Larry Osterman's WebLog

Confessions of an Old Fogey
Blog - Title

What IS audio on a PC anyway?

What IS audio on a PC anyway?

  • Comments 39

This may be well known, but maybe not (I didn’t understand it until I joined the Windows Audio team).

Just what is digital audio, anyway?  Well, at its core, all of digital audio is a “pop” sound made on the speaker.  When you get right down to it, that’s all it is.  A “sound” in digital audio is a voltage spike applied to a speaker jack, with a specific amplitude.  The amplitude determines how much the speaker diaphragm moves when the signal is received by the speaker.

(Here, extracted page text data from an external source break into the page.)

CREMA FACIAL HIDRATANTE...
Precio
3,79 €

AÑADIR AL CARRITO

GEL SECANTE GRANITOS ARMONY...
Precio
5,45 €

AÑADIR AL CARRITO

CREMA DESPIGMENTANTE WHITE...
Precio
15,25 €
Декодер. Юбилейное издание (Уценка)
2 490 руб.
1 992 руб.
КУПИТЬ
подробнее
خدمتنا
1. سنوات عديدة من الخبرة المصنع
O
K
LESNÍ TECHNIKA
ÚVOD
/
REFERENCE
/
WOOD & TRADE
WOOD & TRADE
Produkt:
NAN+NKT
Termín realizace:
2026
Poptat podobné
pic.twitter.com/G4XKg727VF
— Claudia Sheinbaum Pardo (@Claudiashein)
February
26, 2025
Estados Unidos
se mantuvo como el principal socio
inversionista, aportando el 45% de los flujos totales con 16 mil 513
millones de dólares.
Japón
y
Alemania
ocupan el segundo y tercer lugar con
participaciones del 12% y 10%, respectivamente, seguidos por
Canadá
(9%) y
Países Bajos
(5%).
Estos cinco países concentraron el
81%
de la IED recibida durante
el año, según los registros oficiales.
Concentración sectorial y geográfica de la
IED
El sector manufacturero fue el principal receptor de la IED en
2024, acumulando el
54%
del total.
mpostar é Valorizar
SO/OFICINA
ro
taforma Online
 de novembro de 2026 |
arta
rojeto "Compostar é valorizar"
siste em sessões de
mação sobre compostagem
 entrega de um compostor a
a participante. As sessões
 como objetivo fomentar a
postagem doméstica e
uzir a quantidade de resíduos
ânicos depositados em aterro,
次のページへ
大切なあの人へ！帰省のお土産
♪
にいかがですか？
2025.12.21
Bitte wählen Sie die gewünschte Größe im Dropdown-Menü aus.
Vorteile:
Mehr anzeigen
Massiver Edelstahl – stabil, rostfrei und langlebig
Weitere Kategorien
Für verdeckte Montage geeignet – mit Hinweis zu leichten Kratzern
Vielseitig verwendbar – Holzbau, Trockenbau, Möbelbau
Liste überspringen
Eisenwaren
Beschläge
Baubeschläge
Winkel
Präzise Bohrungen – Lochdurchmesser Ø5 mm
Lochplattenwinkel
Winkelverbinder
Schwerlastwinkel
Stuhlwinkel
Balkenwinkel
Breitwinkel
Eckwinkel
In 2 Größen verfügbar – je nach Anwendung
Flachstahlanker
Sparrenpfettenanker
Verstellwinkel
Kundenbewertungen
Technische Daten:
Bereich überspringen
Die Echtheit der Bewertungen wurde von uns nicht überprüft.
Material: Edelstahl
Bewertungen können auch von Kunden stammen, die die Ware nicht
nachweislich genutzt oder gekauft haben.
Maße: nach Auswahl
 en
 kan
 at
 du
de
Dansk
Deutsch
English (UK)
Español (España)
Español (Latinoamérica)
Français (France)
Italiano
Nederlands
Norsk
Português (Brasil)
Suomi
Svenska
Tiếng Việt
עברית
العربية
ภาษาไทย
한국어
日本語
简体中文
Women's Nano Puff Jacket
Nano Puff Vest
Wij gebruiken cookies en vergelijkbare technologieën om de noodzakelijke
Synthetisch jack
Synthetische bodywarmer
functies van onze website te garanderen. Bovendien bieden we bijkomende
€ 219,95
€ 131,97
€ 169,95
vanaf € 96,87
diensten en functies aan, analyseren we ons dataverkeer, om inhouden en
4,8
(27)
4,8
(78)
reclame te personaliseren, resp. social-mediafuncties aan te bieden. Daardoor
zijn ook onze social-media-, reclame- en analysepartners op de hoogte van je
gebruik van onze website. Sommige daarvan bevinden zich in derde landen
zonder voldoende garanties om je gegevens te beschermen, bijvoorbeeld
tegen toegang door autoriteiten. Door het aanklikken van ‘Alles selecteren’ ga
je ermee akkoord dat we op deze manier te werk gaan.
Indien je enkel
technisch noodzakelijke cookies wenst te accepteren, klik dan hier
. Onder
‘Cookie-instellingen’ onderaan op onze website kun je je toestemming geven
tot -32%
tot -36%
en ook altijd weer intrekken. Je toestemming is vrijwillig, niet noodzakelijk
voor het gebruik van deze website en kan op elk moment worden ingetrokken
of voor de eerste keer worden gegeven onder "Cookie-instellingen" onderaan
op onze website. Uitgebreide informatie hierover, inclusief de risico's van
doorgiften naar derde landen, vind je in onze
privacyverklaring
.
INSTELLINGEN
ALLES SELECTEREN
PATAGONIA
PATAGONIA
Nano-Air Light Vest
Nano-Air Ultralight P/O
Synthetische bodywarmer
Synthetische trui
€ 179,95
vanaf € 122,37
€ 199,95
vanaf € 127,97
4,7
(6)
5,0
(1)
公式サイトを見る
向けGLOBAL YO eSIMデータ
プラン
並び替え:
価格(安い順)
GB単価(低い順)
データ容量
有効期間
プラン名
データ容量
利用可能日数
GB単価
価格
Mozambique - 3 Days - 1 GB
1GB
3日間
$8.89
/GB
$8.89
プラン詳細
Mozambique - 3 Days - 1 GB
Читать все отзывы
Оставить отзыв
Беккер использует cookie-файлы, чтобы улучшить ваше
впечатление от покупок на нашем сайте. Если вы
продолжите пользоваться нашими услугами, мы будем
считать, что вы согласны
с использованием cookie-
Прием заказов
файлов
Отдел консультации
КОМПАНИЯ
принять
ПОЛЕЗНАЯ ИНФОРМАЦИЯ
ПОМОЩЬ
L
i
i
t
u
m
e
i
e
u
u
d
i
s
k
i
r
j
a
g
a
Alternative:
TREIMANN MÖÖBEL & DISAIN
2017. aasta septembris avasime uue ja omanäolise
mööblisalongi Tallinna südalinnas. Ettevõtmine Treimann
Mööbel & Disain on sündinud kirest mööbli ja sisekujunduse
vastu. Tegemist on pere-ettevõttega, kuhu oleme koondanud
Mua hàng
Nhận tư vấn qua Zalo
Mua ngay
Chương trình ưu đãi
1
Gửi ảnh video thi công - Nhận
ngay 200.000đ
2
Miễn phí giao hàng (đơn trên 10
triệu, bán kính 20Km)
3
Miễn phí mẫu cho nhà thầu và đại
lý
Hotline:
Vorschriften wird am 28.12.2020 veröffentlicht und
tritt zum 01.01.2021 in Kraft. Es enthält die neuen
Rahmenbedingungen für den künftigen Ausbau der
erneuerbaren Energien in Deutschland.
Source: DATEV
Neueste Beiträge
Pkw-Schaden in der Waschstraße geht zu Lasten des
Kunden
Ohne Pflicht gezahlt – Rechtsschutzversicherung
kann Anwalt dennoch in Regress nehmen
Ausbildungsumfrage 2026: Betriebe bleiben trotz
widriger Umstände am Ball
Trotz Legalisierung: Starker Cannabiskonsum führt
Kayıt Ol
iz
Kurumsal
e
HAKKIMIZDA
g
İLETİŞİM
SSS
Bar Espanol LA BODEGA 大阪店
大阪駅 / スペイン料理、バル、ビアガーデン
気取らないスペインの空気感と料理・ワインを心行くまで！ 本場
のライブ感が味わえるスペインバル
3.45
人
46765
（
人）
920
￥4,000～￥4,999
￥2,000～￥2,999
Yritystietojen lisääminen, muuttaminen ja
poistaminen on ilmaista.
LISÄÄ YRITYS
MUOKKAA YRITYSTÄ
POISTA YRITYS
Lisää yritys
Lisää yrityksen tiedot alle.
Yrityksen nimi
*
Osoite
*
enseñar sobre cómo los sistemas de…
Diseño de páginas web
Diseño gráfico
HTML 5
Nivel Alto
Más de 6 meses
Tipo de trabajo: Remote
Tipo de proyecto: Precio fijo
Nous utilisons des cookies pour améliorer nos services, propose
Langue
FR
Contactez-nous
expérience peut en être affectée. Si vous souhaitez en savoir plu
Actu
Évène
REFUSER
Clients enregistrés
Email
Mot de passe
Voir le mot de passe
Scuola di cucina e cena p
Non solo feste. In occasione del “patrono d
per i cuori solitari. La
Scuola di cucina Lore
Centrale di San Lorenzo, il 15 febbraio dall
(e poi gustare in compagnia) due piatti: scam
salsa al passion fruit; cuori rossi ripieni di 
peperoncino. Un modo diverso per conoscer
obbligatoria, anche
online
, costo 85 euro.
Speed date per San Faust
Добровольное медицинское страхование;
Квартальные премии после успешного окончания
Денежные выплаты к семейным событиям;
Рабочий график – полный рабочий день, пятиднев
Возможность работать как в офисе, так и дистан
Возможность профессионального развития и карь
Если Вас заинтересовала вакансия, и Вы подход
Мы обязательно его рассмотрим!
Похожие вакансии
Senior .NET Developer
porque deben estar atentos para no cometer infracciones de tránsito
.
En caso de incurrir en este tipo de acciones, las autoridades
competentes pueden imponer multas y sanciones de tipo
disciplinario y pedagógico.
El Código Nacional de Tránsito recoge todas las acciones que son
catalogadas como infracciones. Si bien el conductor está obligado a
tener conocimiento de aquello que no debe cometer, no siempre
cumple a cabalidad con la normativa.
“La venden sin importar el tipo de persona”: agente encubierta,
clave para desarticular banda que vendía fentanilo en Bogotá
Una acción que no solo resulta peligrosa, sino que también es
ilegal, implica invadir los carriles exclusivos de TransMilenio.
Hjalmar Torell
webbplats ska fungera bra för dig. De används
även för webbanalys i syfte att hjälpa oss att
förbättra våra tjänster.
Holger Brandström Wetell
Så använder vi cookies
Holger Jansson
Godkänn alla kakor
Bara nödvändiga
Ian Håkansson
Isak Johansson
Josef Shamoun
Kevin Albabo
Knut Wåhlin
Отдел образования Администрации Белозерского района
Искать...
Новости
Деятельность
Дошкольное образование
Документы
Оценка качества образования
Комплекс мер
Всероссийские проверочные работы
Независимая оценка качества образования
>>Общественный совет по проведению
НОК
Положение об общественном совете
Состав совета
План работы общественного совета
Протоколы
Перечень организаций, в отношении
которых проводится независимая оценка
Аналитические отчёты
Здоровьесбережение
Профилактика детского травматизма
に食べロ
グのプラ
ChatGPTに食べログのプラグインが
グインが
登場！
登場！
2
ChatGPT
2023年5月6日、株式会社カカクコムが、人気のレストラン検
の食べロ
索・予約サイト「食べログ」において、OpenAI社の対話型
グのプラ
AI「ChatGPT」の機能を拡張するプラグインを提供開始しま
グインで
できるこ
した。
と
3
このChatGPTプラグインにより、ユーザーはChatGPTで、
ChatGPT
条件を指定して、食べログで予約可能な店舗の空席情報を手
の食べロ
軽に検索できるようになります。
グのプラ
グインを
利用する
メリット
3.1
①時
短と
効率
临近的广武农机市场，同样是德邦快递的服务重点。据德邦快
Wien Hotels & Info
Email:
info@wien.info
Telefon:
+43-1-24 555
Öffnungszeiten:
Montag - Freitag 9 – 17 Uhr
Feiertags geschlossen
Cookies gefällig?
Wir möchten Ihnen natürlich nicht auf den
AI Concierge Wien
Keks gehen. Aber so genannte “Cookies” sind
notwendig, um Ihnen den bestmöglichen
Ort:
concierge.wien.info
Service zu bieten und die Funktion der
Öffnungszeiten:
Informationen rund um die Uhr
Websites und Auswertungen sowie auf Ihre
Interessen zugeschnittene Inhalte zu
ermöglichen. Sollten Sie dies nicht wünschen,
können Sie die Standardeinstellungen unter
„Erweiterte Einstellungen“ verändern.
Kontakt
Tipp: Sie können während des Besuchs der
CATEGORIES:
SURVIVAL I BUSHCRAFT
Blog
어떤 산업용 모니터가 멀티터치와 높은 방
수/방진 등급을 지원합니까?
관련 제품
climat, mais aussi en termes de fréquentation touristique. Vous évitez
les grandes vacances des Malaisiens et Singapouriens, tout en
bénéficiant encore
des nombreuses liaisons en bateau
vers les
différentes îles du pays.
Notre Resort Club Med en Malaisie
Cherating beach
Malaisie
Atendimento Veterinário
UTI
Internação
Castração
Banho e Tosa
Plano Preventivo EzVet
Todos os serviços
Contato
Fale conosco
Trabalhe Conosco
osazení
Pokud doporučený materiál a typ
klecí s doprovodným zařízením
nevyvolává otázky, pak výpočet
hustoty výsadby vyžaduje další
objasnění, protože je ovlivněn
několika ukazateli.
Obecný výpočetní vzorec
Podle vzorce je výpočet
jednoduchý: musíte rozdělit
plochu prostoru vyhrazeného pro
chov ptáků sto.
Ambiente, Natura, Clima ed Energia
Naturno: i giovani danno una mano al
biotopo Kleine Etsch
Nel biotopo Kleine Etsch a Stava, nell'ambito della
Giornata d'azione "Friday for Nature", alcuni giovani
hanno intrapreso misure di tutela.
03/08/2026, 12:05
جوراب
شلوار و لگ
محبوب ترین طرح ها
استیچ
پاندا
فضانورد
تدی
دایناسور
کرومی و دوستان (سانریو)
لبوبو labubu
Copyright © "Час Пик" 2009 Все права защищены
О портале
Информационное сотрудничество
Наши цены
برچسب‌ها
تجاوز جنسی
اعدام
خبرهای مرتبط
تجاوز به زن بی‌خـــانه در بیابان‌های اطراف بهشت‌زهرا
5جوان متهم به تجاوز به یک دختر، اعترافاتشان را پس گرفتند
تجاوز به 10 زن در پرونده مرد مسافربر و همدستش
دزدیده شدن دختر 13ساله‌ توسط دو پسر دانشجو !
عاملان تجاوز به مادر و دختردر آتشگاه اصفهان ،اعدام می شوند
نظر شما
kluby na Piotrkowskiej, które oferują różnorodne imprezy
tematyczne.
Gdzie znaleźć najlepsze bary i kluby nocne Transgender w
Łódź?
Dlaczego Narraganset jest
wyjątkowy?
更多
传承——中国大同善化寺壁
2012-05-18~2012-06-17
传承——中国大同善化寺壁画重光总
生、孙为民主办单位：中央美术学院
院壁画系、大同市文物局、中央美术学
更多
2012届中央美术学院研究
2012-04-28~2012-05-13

That’s it, that’s all that digital audio is – it’s a “pop” noise.  The trick that makes it sound like Sondheim is that you make a LOT of pops every second – thousands and thousands of pops per second.  When you make the pops quickly enough, your ear puts the pops together to turn them into a discrete sound.  You can hear a simple example of this effect when you walk near a high voltage power transformer.  AC power in the US runs at 60 cycles per second, and as the transformer works, it emits a noise on each cycle.  The brain smears that 60 Hz sound together and turns it into the “hum” that you hear near power equipment.

Another way of thinking about this (thanks Frank) is to consider the speaker on your home stereo.  As you’re listening to music, if you pull the cover off the speaker, you can see the cone move in and out with the music.  Well, if you were to take a ruler and measure the displacement of the cone from 0, the distance that it moves from the origin is the volume of the pop.  Now start measuring really fast – thousands of times a second.  Your collected measurements make up an encoded representation of the sound you just heard.

To play back the audio, take your measurements, and move the cone the same amount, and it will reproduce the original sound.

Since a picture is worth a thousand words, Simon Cooke was gracious enough to draw the following...

Take an audio signal, say a sine wave:

Then, you sample the sine wave (in this case, 16 samples per frequency):

Each of the bars under the sine wave is the sample.  When you play back the samples, the speaker will reproduce the original sound.  One thing to keep in mind (as Simon commented) is that the output waveform doesn't look quite like the stepped function that the samples would generate.  Instead, after the Digital-to-Audio-Converter (DAC) in the sound card, there's a low pass filter that smooths the output of the signal.

When you take an analog audio signal, and encode it in this format, it’s also known as “Pulse Coded Modulation”, or “PCM”.  Ultimately, all PC audio comes out in PCM, that’s typically what’s sent to the sound card when you’re playing back audio.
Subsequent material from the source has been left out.